Problem statement —
Only one stretch of the data below is wanted: the lines from the one with "ороб, усиливающие 2" through the one with "плено базальтовой плитой", repeated exactly.

Data for analysis —
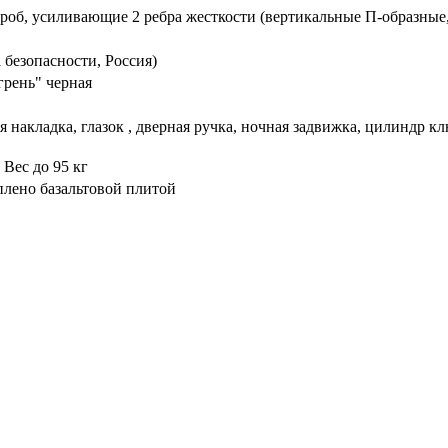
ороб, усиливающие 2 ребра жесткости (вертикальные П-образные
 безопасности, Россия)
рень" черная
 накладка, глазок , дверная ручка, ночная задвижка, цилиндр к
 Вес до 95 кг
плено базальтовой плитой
...
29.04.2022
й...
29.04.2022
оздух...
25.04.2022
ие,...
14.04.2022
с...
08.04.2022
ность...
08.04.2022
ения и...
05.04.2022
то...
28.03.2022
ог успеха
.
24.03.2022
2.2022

Exercise result —
ороб, усиливающие 2 ребра жесткости (вертикальные П-образные
 безопасности, Россия)
рень" черная
 накладка, глазок , дверная ручка, ночная задвижка, цилиндр к
 Вес до 95 кг
плено базальтовой плитой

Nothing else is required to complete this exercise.